Spoken like a true none believer. I shun thee. Even the pentagon said they can't explain the UFOs, clearly they are preparing society for a big reveal. ;)

Edit: I'm betting half the downvotes are from people not picking up on my sarcasm, and the other half is from people picking up on my sarcasm.


From the Guidelines https://news.ycombinator.com/newsguidelines.html:

> Please don't comment about the voting on comments. It never does any good, and it makes boring reading.


Yes, I know and agree with the guideline.

True believers rarely retaining their senses of humor was the point I was trying to make. I promise not to make fun of UFOs again.


I actually thought the comment about voting was kind of funny


David Fravor was talking about the Tic-Tac video which was over ten years before the Gimbal video in the article.
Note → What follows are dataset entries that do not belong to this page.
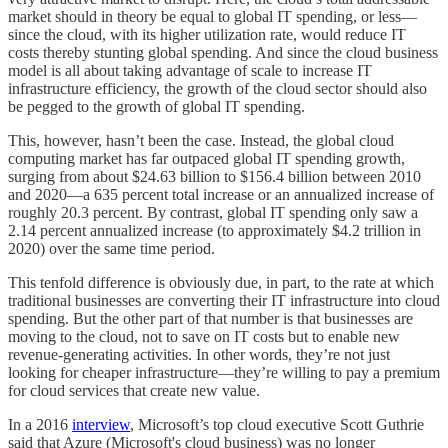
market should in theory be equal to global IT spending, or less—
since the cloud, with its higher utilization rate, would reduce IT
costs thereby stunting global spending. And since the cloud business
model is all about taking advantage of scale to increase IT
infrastructure efficiency, the growth of the cloud sector should also
be pegged to the growth of global IT spending.
This, however, hasn’t been the case. Instead, the global cloud
computing market has far outpaced global IT spending growth,
surging from about $24.63 billion to $156.4 billion between 2010
and 2020—a 635 percent total increase or an annualized increase of
roughly 20.3 percent. By contrast, global IT spending only saw a
2.14 percent annualized increase (to approximately $4.2 trillion in
2020) over the same time period.
This tenfold difference is obviously due, in part, to the rate at which
traditional businesses are converting their IT infrastructure into cloud
spending. But the other part of that number is that businesses are
moving to the cloud, not to save on IT costs but to enable new
revenue-generating activities. In other words, they’re not just
looking for cheaper infrastructure—they’re willing to pay a premium
for cloud services that create new value.
In a 2016
interview
, Microsoft’s top cloud executive Scott Guthrie
said that Azure (Microsoft's cloud business) was no longer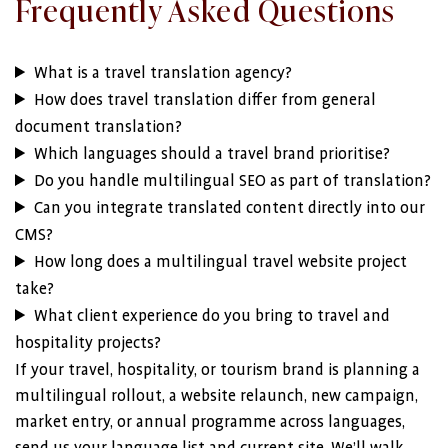
Frequently Asked Questions
What is a travel translation agency?
How does travel translation differ from general
document translation?
Which languages should a travel brand prioritise?
Do you handle multilingual SEO as part of translation?
Can you integrate translated content directly into our
CMS?
How long does a multilingual travel website project
take?
What client experience do you bring to travel and
hospitality projects?
If your travel, hospitality, or tourism brand is planning a
multilingual rollout, a website relaunch, new campaign,
market entry, or annual programme across languages,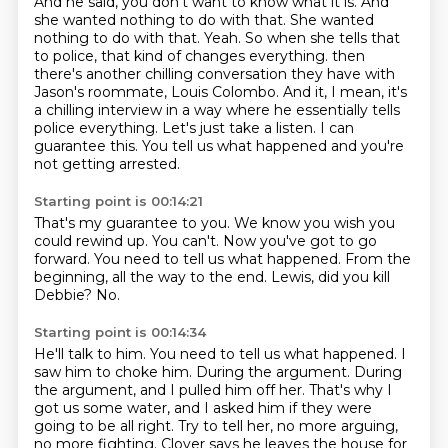
And he said, you don't want to know what it is.
And
she wanted nothing to do with that. She wanted
nothing to do with that. Yeah. So when she tells that
to police, that kind of changes everything.
then
there's another chilling conversation they have with
Jason's roommate, Louis Colombo.
And it, I mean, it's
a chilling interview in a way where he essentially tells
police everything.
Let's just take a listen.
I can
guarantee this.
You tell us what happened and you're
not getting arrested.
Starting point is 00:14:21
That's my guarantee to you.
We know you wish you
could rewind up.
You can't.
Now you've got to go
forward.
You need to tell us what happened.
From the
beginning, all the way to the end.
Lewis, did you kill
Debbie?
No.
Starting point is 00:14:34
He'll talk to him.
You need to tell us what happened.
I
saw him to choke him.
During the argument.
During
the argument, and I pulled him off her.
That's why I
got us some water, and I asked him if they were
going to be all right.
Try to tell her, no more arguing,
no more fighting.
Clover says he leaves the house for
This analysis even admits that there’s an object required for the “glare” to exist.

This analysis doesn’t reject an actual object being tracked: it confirms it and describes it as one that causes IR glare!


Exactly. Zero of the GPs objections are inconsistent with this explanation. The carrier group tracked an unknown object and scrambled fighters to investigate. The pilots may have visually observed the object, but it would have been too far away to really ascertain any visual detail. Instead they relied on infrared sensors which… suffered from glare, and so rendered incorrect visuals for the object. Its strange shape and rotational behavior are now explained.

What remains is still an unidentified flying object, but one whose behavior is reasonably mundane and doesn't require advanced technology to explain.


We also need to be really honest about what we want this to be, and how that desire influences what we believe about it. I personally want this to be an alien spacecraft, because that's super interesting and exciting. I think the same is true of lots of other people. Unfortunately, there are much more mundane explanations which fit the evidence much better.


Why do you want it to be alien spacecraft? Are you some sort of glutton for punishment?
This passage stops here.